FIG. 2 is a view showing an autonomous mobile trolley 1 (partial cross section).

FIG. 3 is a schematic sectional view for explaining the configuration of the autonomous mobile trolley 1;

FIG. 4 is a top view for explaining a configuration around a holding unit 30 viewed from the direction of arrow A in FIG. 2;

FIG. 5 is a side view for explaining the configuration around the holding unit 30 as viewed from the direction of arrow B in FIG.

FIG. 6 is a view for explaining a nozzle free sliding state of a nozzle pipe 41 of the household vacuum cleaner 40.

FIG. 7 is a diagram for explaining a nozzle elevating control state of a nozzle pipe 41 of the household vacuum cleaner 40.

FIG. 8 is a diagram for explaining a process of lifting the nozzle pipe 41.

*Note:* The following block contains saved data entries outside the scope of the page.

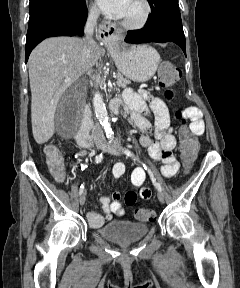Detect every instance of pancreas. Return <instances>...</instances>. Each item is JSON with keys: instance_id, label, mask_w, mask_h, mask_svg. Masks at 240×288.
Here are the masks:
<instances>
[{"instance_id": "cf45deb5", "label": "pancreas", "mask_w": 240, "mask_h": 288, "mask_svg": "<svg viewBox=\"0 0 240 288\" xmlns=\"http://www.w3.org/2000/svg\"><path fill=\"white\" fill-rule=\"evenodd\" d=\"M130 83L131 82L128 79H126L125 77H123V75L121 73L117 74V85L119 87L125 88Z\"/></svg>"}]
</instances>
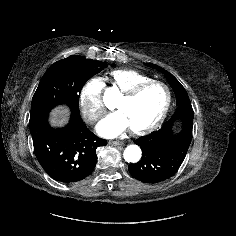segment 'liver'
<instances>
[{"mask_svg": "<svg viewBox=\"0 0 236 236\" xmlns=\"http://www.w3.org/2000/svg\"><path fill=\"white\" fill-rule=\"evenodd\" d=\"M52 124L62 126L68 121V110L63 107L56 108L52 111Z\"/></svg>", "mask_w": 236, "mask_h": 236, "instance_id": "liver-1", "label": "liver"}]
</instances>
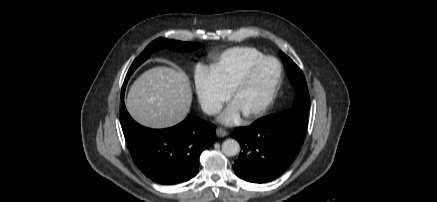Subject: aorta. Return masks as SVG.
<instances>
[{
	"mask_svg": "<svg viewBox=\"0 0 437 202\" xmlns=\"http://www.w3.org/2000/svg\"><path fill=\"white\" fill-rule=\"evenodd\" d=\"M222 151L228 156H235L240 151V145L234 139H227L222 143Z\"/></svg>",
	"mask_w": 437,
	"mask_h": 202,
	"instance_id": "obj_1",
	"label": "aorta"
}]
</instances>
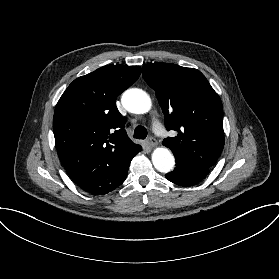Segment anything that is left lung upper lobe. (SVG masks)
<instances>
[{"label": "left lung upper lobe", "instance_id": "1", "mask_svg": "<svg viewBox=\"0 0 279 279\" xmlns=\"http://www.w3.org/2000/svg\"><path fill=\"white\" fill-rule=\"evenodd\" d=\"M143 78L155 90L168 130L164 139L176 161L211 169L224 147L223 107L218 94L197 69L172 63L146 64Z\"/></svg>", "mask_w": 279, "mask_h": 279}]
</instances>
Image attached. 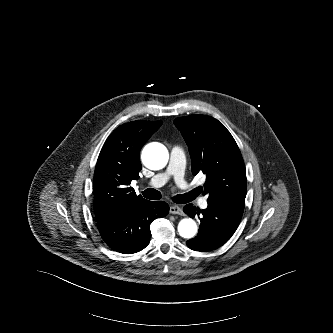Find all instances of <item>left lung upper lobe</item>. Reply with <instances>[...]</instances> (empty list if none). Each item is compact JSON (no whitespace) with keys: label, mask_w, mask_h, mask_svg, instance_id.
<instances>
[{"label":"left lung upper lobe","mask_w":333,"mask_h":333,"mask_svg":"<svg viewBox=\"0 0 333 333\" xmlns=\"http://www.w3.org/2000/svg\"><path fill=\"white\" fill-rule=\"evenodd\" d=\"M191 155L192 173L207 172L204 188L211 190L208 202L246 196L247 181L243 158L230 132L216 119L190 115L174 120Z\"/></svg>","instance_id":"obj_1"}]
</instances>
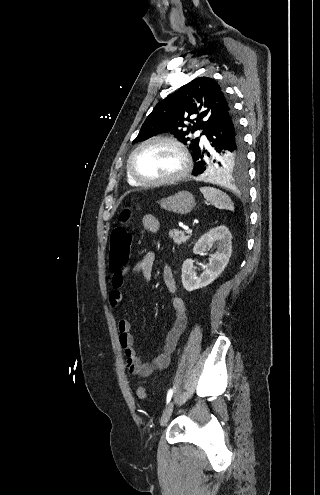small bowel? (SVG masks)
<instances>
[{"label":"small bowel","mask_w":320,"mask_h":495,"mask_svg":"<svg viewBox=\"0 0 320 495\" xmlns=\"http://www.w3.org/2000/svg\"><path fill=\"white\" fill-rule=\"evenodd\" d=\"M142 224L147 231L153 234H156L160 228L158 219L151 214L143 216ZM154 260V252L149 251L133 267H125L121 271L112 274L111 284L113 289L109 294V304L111 308H117L123 301L121 288L124 284L125 275L135 274L141 276L145 281H149L152 277ZM163 280L169 293L173 294V322L165 335L162 349L159 354L151 361L143 362L138 357L134 348L131 323L126 319H121L118 322L119 343L126 356V365L130 373L136 376L148 377L154 371L168 367L171 354L175 350L179 338L187 325V308L185 302L175 295L177 290L176 281L172 269L169 266H165L163 269Z\"/></svg>","instance_id":"1"}]
</instances>
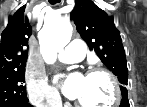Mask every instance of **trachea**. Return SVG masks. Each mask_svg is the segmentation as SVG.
<instances>
[{
	"instance_id": "3493384b",
	"label": "trachea",
	"mask_w": 147,
	"mask_h": 107,
	"mask_svg": "<svg viewBox=\"0 0 147 107\" xmlns=\"http://www.w3.org/2000/svg\"><path fill=\"white\" fill-rule=\"evenodd\" d=\"M61 0H49L50 4L60 3Z\"/></svg>"
}]
</instances>
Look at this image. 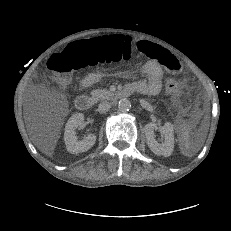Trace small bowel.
Returning a JSON list of instances; mask_svg holds the SVG:
<instances>
[{"label": "small bowel", "instance_id": "c3829d8e", "mask_svg": "<svg viewBox=\"0 0 231 231\" xmlns=\"http://www.w3.org/2000/svg\"><path fill=\"white\" fill-rule=\"evenodd\" d=\"M137 50L149 57V60L140 66L141 72L146 76L145 81H135L130 84L134 91L157 95L162 88L161 77L163 70L166 69L171 73H179L181 71V63L168 50L150 41H139L136 45ZM103 74L101 72H93L85 76L81 81L83 88H89L98 83Z\"/></svg>", "mask_w": 231, "mask_h": 231}]
</instances>
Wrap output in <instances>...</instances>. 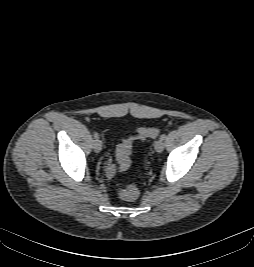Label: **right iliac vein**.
Returning a JSON list of instances; mask_svg holds the SVG:
<instances>
[{"label": "right iliac vein", "instance_id": "right-iliac-vein-1", "mask_svg": "<svg viewBox=\"0 0 254 267\" xmlns=\"http://www.w3.org/2000/svg\"><path fill=\"white\" fill-rule=\"evenodd\" d=\"M93 148L95 152H100L102 150V142L100 139H96L93 143Z\"/></svg>", "mask_w": 254, "mask_h": 267}]
</instances>
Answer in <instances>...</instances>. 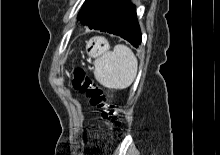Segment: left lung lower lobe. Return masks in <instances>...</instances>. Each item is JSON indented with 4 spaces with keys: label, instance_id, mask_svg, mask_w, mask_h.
I'll use <instances>...</instances> for the list:
<instances>
[{
    "label": "left lung lower lobe",
    "instance_id": "0a47b994",
    "mask_svg": "<svg viewBox=\"0 0 220 155\" xmlns=\"http://www.w3.org/2000/svg\"><path fill=\"white\" fill-rule=\"evenodd\" d=\"M82 25L120 36L134 47L141 43L136 8L128 0H97L80 19Z\"/></svg>",
    "mask_w": 220,
    "mask_h": 155
}]
</instances>
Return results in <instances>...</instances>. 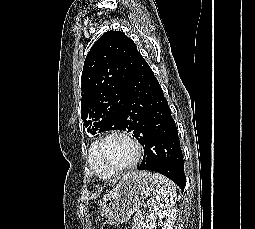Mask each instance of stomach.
Returning a JSON list of instances; mask_svg holds the SVG:
<instances>
[{
  "label": "stomach",
  "instance_id": "obj_1",
  "mask_svg": "<svg viewBox=\"0 0 255 229\" xmlns=\"http://www.w3.org/2000/svg\"><path fill=\"white\" fill-rule=\"evenodd\" d=\"M155 185L150 172H128L103 198L102 216L118 223L127 222L139 209L142 201L150 196Z\"/></svg>",
  "mask_w": 255,
  "mask_h": 229
}]
</instances>
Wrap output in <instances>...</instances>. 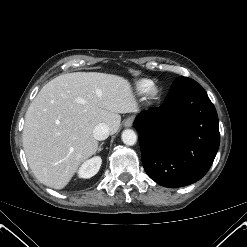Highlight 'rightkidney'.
Returning <instances> with one entry per match:
<instances>
[{"label":"right kidney","instance_id":"right-kidney-1","mask_svg":"<svg viewBox=\"0 0 247 247\" xmlns=\"http://www.w3.org/2000/svg\"><path fill=\"white\" fill-rule=\"evenodd\" d=\"M102 164V159L99 156H95L89 160H86L81 167L79 168L78 171V176L80 178H91L100 169V166Z\"/></svg>","mask_w":247,"mask_h":247}]
</instances>
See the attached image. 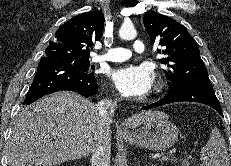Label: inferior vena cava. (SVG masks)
<instances>
[{"mask_svg": "<svg viewBox=\"0 0 231 166\" xmlns=\"http://www.w3.org/2000/svg\"><path fill=\"white\" fill-rule=\"evenodd\" d=\"M116 101L111 99H104L97 103L95 106L96 111L100 117L108 124L112 122V118L115 112ZM108 139L102 141L92 154L91 166H110V138L107 133Z\"/></svg>", "mask_w": 231, "mask_h": 166, "instance_id": "inferior-vena-cava-1", "label": "inferior vena cava"}]
</instances>
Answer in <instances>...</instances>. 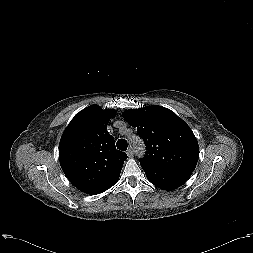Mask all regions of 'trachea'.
I'll return each instance as SVG.
<instances>
[{"label":"trachea","mask_w":253,"mask_h":253,"mask_svg":"<svg viewBox=\"0 0 253 253\" xmlns=\"http://www.w3.org/2000/svg\"><path fill=\"white\" fill-rule=\"evenodd\" d=\"M116 146L119 150L121 151H126L127 150V141L125 139H119L116 143Z\"/></svg>","instance_id":"1"}]
</instances>
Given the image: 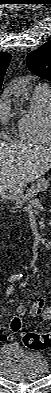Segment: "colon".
Wrapping results in <instances>:
<instances>
[{"mask_svg":"<svg viewBox=\"0 0 51 393\" xmlns=\"http://www.w3.org/2000/svg\"><path fill=\"white\" fill-rule=\"evenodd\" d=\"M36 308H41L42 302L36 303ZM22 321L19 317H14L10 321V329L12 332L20 330ZM23 344L27 349L42 351L50 348L51 337L49 334L28 333L23 338Z\"/></svg>","mask_w":51,"mask_h":393,"instance_id":"1","label":"colon"}]
</instances>
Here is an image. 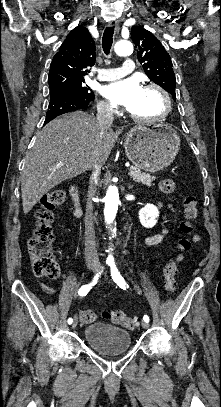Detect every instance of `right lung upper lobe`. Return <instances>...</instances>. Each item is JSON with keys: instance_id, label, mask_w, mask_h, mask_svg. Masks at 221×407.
I'll use <instances>...</instances> for the list:
<instances>
[{"instance_id": "cb5924a9", "label": "right lung upper lobe", "mask_w": 221, "mask_h": 407, "mask_svg": "<svg viewBox=\"0 0 221 407\" xmlns=\"http://www.w3.org/2000/svg\"><path fill=\"white\" fill-rule=\"evenodd\" d=\"M96 48L87 28L77 26L66 37L53 57L48 76L50 90L84 82L95 63Z\"/></svg>"}]
</instances>
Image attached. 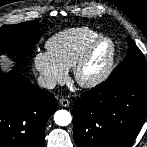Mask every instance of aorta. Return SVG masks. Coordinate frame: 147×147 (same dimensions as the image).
Here are the masks:
<instances>
[{
  "label": "aorta",
  "instance_id": "obj_1",
  "mask_svg": "<svg viewBox=\"0 0 147 147\" xmlns=\"http://www.w3.org/2000/svg\"><path fill=\"white\" fill-rule=\"evenodd\" d=\"M72 117L67 110H58L54 114V121L59 126H67L71 123Z\"/></svg>",
  "mask_w": 147,
  "mask_h": 147
}]
</instances>
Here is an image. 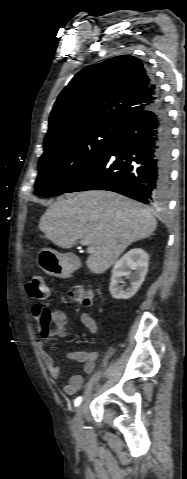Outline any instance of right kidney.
I'll use <instances>...</instances> for the list:
<instances>
[{
    "label": "right kidney",
    "instance_id": "right-kidney-1",
    "mask_svg": "<svg viewBox=\"0 0 187 479\" xmlns=\"http://www.w3.org/2000/svg\"><path fill=\"white\" fill-rule=\"evenodd\" d=\"M149 255L141 248H135L124 254L113 266L110 293L114 299H129L136 294L148 271ZM122 277L130 280L126 290L119 286Z\"/></svg>",
    "mask_w": 187,
    "mask_h": 479
}]
</instances>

FIG. 9 is a view for explaining a first mechanism for raising and lowering a holding unit 30;

FIG. 10 is a view for explaining a second mechanism for raising and lowering the holding unit 30.

FIG. 11 is a view for explaining a mechanism for grounding the nozzle to the work surface.

[Explanation of symbols]

 DESCRIPTION OF SYMBOLS 1 Autonomous mobile trolley 10 Running part 20 Mounting part 30 Holding part 40 Household vacuum cleaner 41 Nozzle pipe 42 Nozzle

Claims (3)

[Claims] 1. An autonomous mobile vehicle that autonomously moves to perform a predetermined operation on a work surface, and has a work unit that can work independently on the work surface. An autonomous mobile vehicle, comprising: mounting means for mounting; and grounding means for appropriately grounding the working section of the work equipment to the work surface. 2. The autonomous mobile vehicle according to claim 1, wherein the grounding means moves a working unit of the work equipment in a vertical direction. 3. The autonomous mobile vehicle according to claim 1, wherein the grounding means rotates a working part of the work equipment in a plane intersecting the work surface.